Ned, I apologize. I am still unclear, but the 5.9% disposal pricing, does that include remediation project? I thought you said it's basically revenue over tons.
Yes. So the 4.9% is third-party price recognized at the landfill and same customer, same-store. But the 5.9% actually does include the remediation tons. And what I said a little earlier is, that remediation is actually slightly weighed on that 5.9% rate for the period. It was a slight decline to that, but not anything too big. But it was a big project and it's soil project, which is a low lower rate typically than straight MSW or C&D in a site.
Yes, exactly. Okay. That was what I was looking for. Ed, so I loved the color on ELDs and turn times. So are you specifically talking about your Western New York landfills out of Massachusetts, that those are doable in a day?
Yes. Particularly in Western Mass, like we were wholly [indiscernible], where we bought the transfer station now.
Also Tyler, keep in mind that at Chemung, we have a permit increase there to go from 200,000 to 400,000. It's an option that's in place currently, permit's in place. It's an option with the host community to move that facility from 200,000 tons a year to 400,000 tons a year. And obviously we will do that at the end of the year and run that facility much harder as we close Southbridge.
Okay.
And we obviously have the Holyoke transfer station to move some of that waste which is a great round-trip from Holyoke to the Chemung facility.
Right. I am just curious, but where is that it, what I am going to call, event horizon? Meaning, where is the physical day turn limitation on those trucks? Is it before or after the Finger Lakes?
So it depends on where it's coming from, right.
Well, say out of Western Mass.
Western Mass, it would go past the Finger.
It would. Okay.
And we are going underneath the Finger Lakes for those route anyway.
Right.
To Ontario.
A lot of waste also on this Western New York landfills come up from the Greater New York City area today and it makes it to Chemung round-trip very well, Ontario, Hakes and then Hyland is a little bit further away.
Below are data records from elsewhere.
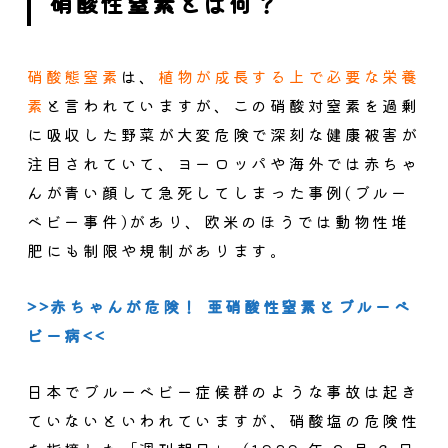
硝酸性窒素とは何？
硝酸態窒素
は、
植物が成長する上で必要な栄養
素
と言われていますが、この硝酸対窒素を過剰
に吸収した野菜が大変危険で深刻な健康被害が
注目されていて、ヨーロッパや海外では赤ちゃ
んが青い顔して急死してしまった事例(ブルー
ベビー事件)があり、欧米のほうでは動物性堆
肥にも制限や規制があります。
>>赤ちゃんが危険！ 亜硝酸性窒素とブルーベ
ビー病<<
日本でブルーベビー症候群のような事故は起き
ていないといわれていますが、硝酸塩の危険性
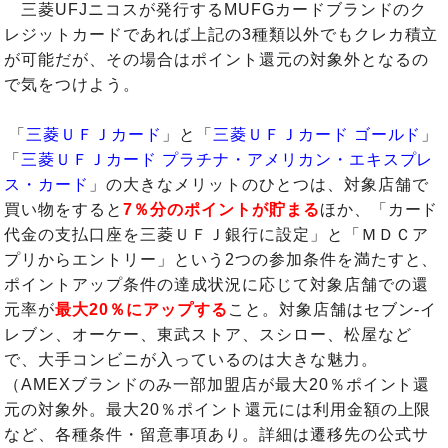
三菱UFJニコスが発行するMUFGカードブランドのク
レジットカードであれば上記の3種類以外でもクレカ積立
が可能だが、その場合はポイント還元の対象外となるの
で気をつけよう。
「
三菱ＵＦＪカード
」と「
三菱ＵＦＪカード ゴールド
」
「
三菱ＵＦＪカード プラチナ・アメリカン・エキスプレ
ス・カード
」の大きなメリットのひとつは、対象店舗で
買い物をすると
7％分のポイントが貯まる
ほか、「カード
代金の支払口座を三菱ＵＦＪ銀行に設定」と「ＭＤＣア
プリからエントリー」という2つの参加条件を満たすと、
ポイントアップ条件の達成状況に応じて対象店舗での還
元率が
最大20％にアップする
こと。対象店舗はセブン‐イ
レブン、オーケー、東武ストア、スシロー、松屋など
で、大手コンビニが入っているのは大きな魅力。
（AMEXブランドのみ一部加盟店が最大20％ポイント還
元の対象外。最大20％ポイント還元には利用金額の上限
など、各種条件・留意事項あり。詳細は遷移先の公式サ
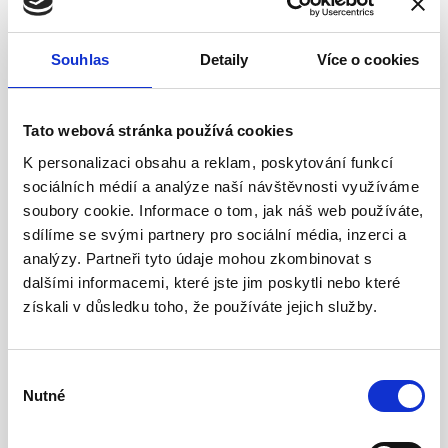
Více informací
Souhlas
Detaily
Více o cookies
Tato webová stránka používá cookies
K personalizaci obsahu a reklam, poskytování funkcí
sociálních médií a analýze naší návštěvnosti využíváme
soubory cookie. Informace o tom, jak náš web používáte,
sdílíme se svými partnery pro sociální média, inzerci a
analýzy. Partneři tyto údaje mohou zkombinovat s
dalšími informacemi, které jste jim poskytli nebo které
TELEKOMUNIKACE
získali v důsledku toho, že používáte jejich služby.
Zajišťujeme komplexní dodávky systémů
Siemens a od společnosti IPEX.
Výběr
Nutné
souhlasu
Více informací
It's a little bit tougher to take it to that site. But all those sites are in very good transportation lanes. And there is one other, like, small nuance, is if you are a trucker, you want to run six hours in a day or you want to run 10 to 12 hours in a day. Our routes are kind of that 10 to 12 hours a lot of them which is perfect asset utilization for the trucker and really fits a lot of good lanes.
Yes. Okay. Agreed there. So one last question on recycling. But I want to kind of come at it from a glass perspective. So if I am not mistaken, the largest glass recycling in the Northeast shuttered? What happens? And I am just guessing here, but say to the million tons of glass that was being recycled, I mean is that ultimately going to end up in an already landfill constrained market?
There is a potential to do that. Some of that will be used as beneficial reuse. There is a number of construction companies that are trying to figure out whether they can substitute for aggregate. Politicians and regulators are looking at specifications to incorporate it into Department of Transportation specs because they have no choice at this point in time. We have been talking to them for years about doing it, Tyler, but I think that if they want to continue to recycle glass, it's going to have to be, they are going to have to look at specifications, we are going to find some other uses as aggregate or in base coat from a paving perspective. They have got to reset the specs though in order to be able to do that because the specs currently are too stringent and won't allow it to get done in a commercially viable manner. So I think there are going to be some changes there. And if not, then there is the potential that glass will go back to landfill.
Okay. Well, listen, you guys have been super generous with your time. Great quarter. Appreciate it.
Thank you.
Thanks Tyler.
Thanks Tyler.
And there are no further questions at this time. I will turn back over to the presenters for closing remarks.
Thanks everyone for being on the call this morning. We look forward to discussing our second quarter 2018 earnings with you in early August. Thank you very much.
Thank you, ladies and gentlemen, for your participation. This concludes today's conference. Have a wonderful day.